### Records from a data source

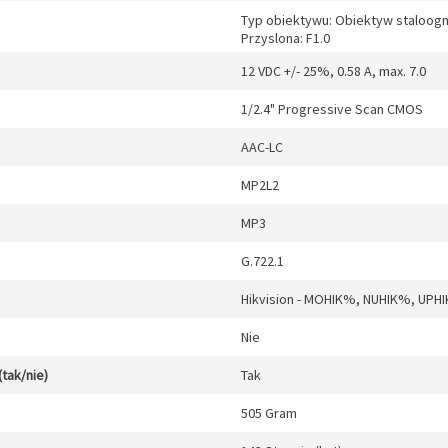
Typ obiektywu: Obiektyw staloogn
Przyslona: F1.0
12 VDC +/- 25%, 0.58 A, max. 7.0
1/2.4" Progressive Scan CMOS
AAC-LC
MP2L2
MP3
G.722.1
Hikvision - MOHIK%, NUHIK%, UPH
Nie
(tak/nie)
Tak
505 Gram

### Task description
Leave the pictures out and reproduce every record above exactly.

### Expected output
Typ obiektywu: Obiektyw staloogn
Przyslona: F1.0
12 VDC +/- 25%, 0.58 A, max. 7.0
1/2.4" Progressive Scan CMOS
AAC-LC
MP2L2
MP3
G.722.1
Hikvision - MOHIK%, NUHIK%, UPH
Nie
(tak/nie)
Tak
505 Gram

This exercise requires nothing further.